Crackdown on Corruption, Facing the Reality by Rueben L. Lifuka

Let me begin by expressing my sincere gratitude to Trinidad and Tobago Transparency Institute for extending an invitation to me to be part of this important conference. This is a great honour for me and I am glad to be among distinguished men and women, who share a common goal of finding permanent solutions to the global challenge of corruption. I bring you greetings from equally warm Zambia.

When my brother and friend – Dion Abdool, the Chair of Trinidad and Tobago Transparency Institute, extended an invitation to me to be a part of this occasion – I gladly accepted because of the good reputation of this conference as meeting of serious minds who are willing to explore and devise strategies to address pertinent challenges of our times.  As Transparency International we take pride in the good work of our strong and effective chapters like the one here in Trinidad and Tobago and it is this local work which feeds into our global advocacy programme. We are therefore interested in the outcomes of this conference and we do undertake to share these widely across the 102 countries where we have a presence.

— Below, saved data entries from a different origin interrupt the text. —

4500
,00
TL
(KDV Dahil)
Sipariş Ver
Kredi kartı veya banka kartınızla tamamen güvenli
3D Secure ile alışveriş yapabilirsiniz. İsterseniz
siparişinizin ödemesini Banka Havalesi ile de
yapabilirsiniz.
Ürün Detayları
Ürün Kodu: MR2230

The theme of the conference – “Crackdown on corruption, facing the reality” is not only timely but relevant to this country and many others including Zambia where I come from. I have taken time to reflect on this theme and I will share a few thoughts with you this morning.  I consider that there are two limbs to this theme, namely cracking down on corruption, and facing the reality as it relates to the first part. The first limb to the theme- crackdown on corruption is not only a clarion call to action, it is a pointer to the ever increasing corruption levels around the world.

Today, it can be said without any doubt that corruption is alive and well. Countries, communities, organisations as well as individuals suffer the direct and indirect consequences of not only petty corruption but collusion, trading in influence, political patronage, nepotism, state capture and grand corruption. In a number of countries, it frightening to note that the state of corruption may become worse in the years to come. We all know that corruption disproportionately affects the poor and vulnerable, the minority and marginalised, women and children. Corruption is not a victimless crime. Corruption deprives this generation and those to come of a future. On the political front, corruption is a major obstacle to democracy and the rule of law. In a democratic system, offices and institutions lose their legitimacy when they are misused for private advantage. Economically, corruption depletes national wealth.

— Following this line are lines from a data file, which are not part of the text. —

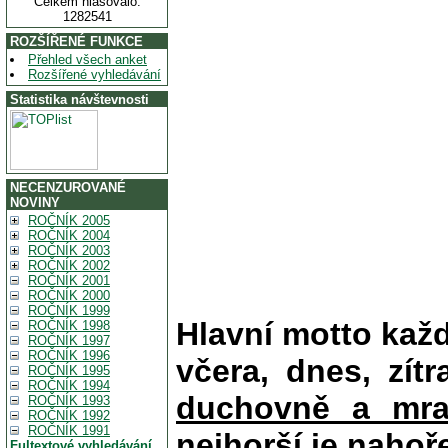
Celkem hlasovalo:
1282541
ROZŠÍŘENÉ FUNKCE
Přehled všech anket
Rozšířené vyhledávání
Statistika návštevnosti
NECENZUROVANÉ
NOVINY
ROČNÍK 2005
ROČNÍK 2004
ROČNÍK 2003
ROČNÍK 2002
ROČNÍK 2001
ROČNÍK 2000
ROČNÍK 1999
Hlavní motto kaž
ROČNÍK 1998
ROČNÍK 1997
ROČNÍK 1996
včera, dnes, zítr
ROČNÍK 1995
ROČNÍK 1994
duchovně a mra
ROČNÍK 1993
ROČNÍK 1992
ROČNÍK 1991
nejhorší je nahoř
Fultextové vyhledávání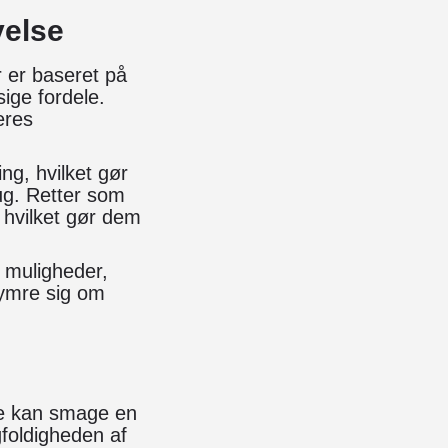
velse
 er baseret på
ige fordele.
eres
ng, hvilket gør
rug. Retter som
, hvilket gør dem
 muligheder,
kymre sig om
g
ne kan smage en
gfoldigheden af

Corrupt politicians invest scarce public resources in projects that will line their pockets (legacy projects) rather than benefit communities, and prioritise high-profile projects such as dams, power plants, pipelines and refineries over less spectacular but more urgent infrastructure projects such as schools, hospitals and roads. Corruption corrodes the social fabric of society. It undermines people’s trust in the political system, in its institutions and its leadership. A distrustful or apathetic public can then become yet another hurdle to challenging corruption.

Despite this knowledge and awareness of corruption and its manifestations, we continue to witness its uninhibited growth in our societies. Human ingenuity, intellectualism, and industry has successfully managed to solve some of the world’s greatest challenges, and addressed epidemics as well as calamities. We have defied odds and conquered space and new technologies will see the human race push the envelope further.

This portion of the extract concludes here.